(Beginning of Dataset)
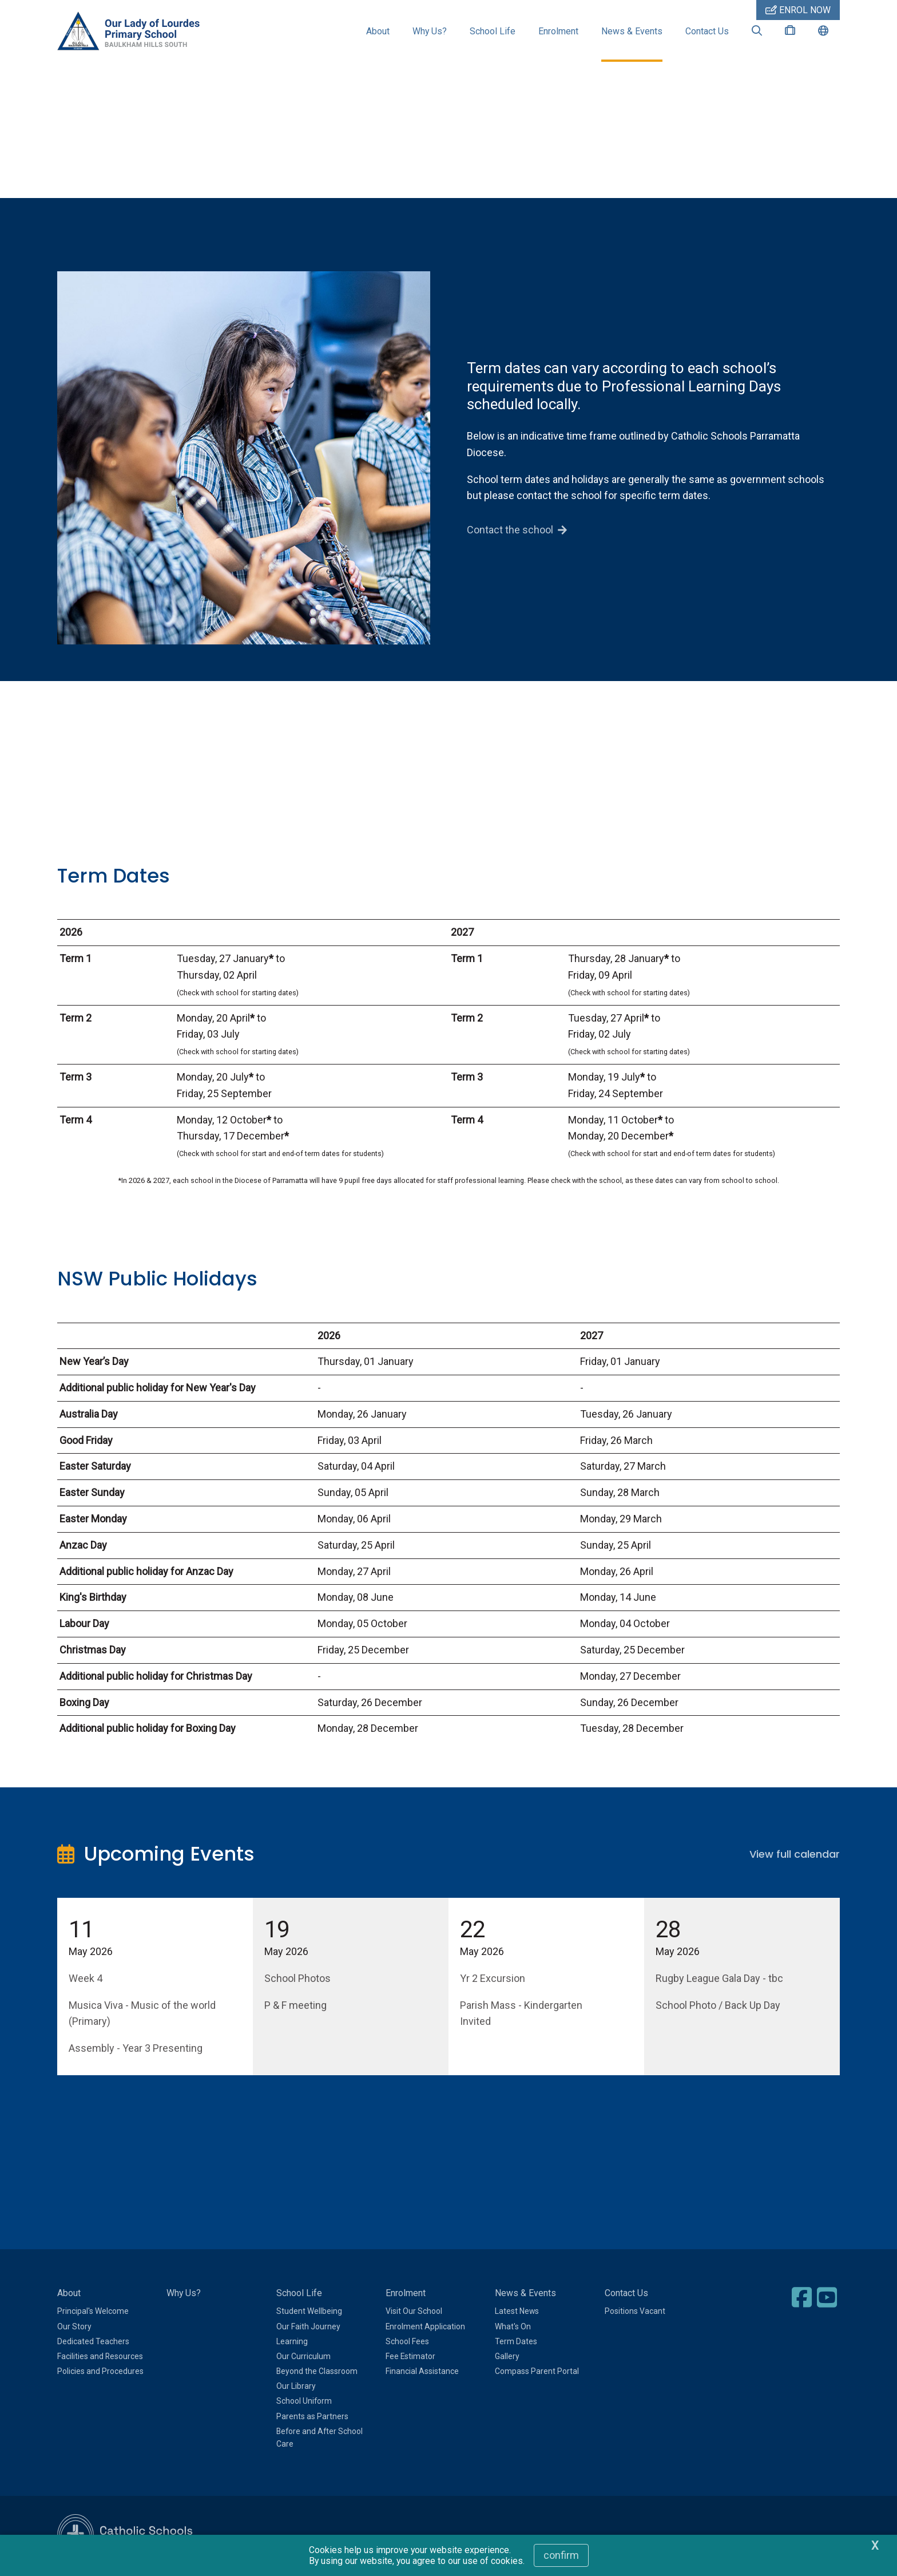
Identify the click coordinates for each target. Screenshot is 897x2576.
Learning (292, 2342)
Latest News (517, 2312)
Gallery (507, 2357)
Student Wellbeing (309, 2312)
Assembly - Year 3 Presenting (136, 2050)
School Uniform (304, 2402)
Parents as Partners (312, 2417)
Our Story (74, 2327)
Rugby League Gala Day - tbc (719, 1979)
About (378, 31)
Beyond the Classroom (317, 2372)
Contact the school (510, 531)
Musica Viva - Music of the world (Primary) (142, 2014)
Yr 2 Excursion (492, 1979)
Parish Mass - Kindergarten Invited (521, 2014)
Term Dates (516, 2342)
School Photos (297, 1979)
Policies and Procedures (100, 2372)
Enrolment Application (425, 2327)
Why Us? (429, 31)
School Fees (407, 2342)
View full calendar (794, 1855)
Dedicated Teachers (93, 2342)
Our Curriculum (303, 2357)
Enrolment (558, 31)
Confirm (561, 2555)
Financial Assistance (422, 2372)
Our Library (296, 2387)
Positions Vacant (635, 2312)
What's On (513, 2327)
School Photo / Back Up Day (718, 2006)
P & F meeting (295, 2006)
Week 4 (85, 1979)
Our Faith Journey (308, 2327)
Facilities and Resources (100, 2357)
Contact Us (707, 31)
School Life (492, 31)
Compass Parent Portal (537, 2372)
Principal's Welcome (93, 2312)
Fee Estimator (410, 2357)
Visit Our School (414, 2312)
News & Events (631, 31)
(End of Dataset)
* [What you have to do]: A word-for-word copy of the data above is needed, one that omits the pictures.

* [Result for this task]:
Identify the click coordinates for each target. Screenshot is 897x2576.
Learning (292, 2342)
Latest News (517, 2312)
Gallery (507, 2357)
Student Wellbeing (309, 2312)
Assembly - Year 3 Presenting (136, 2050)
School Uniform (304, 2402)
Parents as Partners (312, 2417)
Our Story (74, 2327)
Rugby League Gala Day - tbc (719, 1979)
About (378, 31)
Beyond the Classroom (317, 2372)
Contact the school (510, 531)
Musica Viva - Music of the world (Primary) (142, 2014)
Yr 2 Excursion (492, 1979)
Parish Mass - Kindergarten Invited (521, 2014)
Term Dates (516, 2342)
School Photos (297, 1979)
Policies and Procedures (100, 2372)
Enrolment Application (425, 2327)
Why Us? (429, 31)
School Fees (407, 2342)
View full calendar (794, 1855)
Dedicated Teachers (93, 2342)
Our Curriculum (303, 2357)
Enrolment (558, 31)
Confirm (561, 2555)
Financial Assistance (422, 2372)
Our Library (296, 2387)
Positions Vacant (635, 2312)
What's On (513, 2327)
School Photo / Back Up Day (718, 2006)
P & F meeting (295, 2006)
Week 4 (85, 1979)
Our Faith Journey (308, 2327)
Facilities and Resources (100, 2357)
Contact Us (707, 31)
School Life (492, 31)
Compass Parent Portal (537, 2372)
Principal's Welcome (93, 2312)
Fee Estimator (410, 2357)
Visit Our School (414, 2312)
News & Events (631, 31)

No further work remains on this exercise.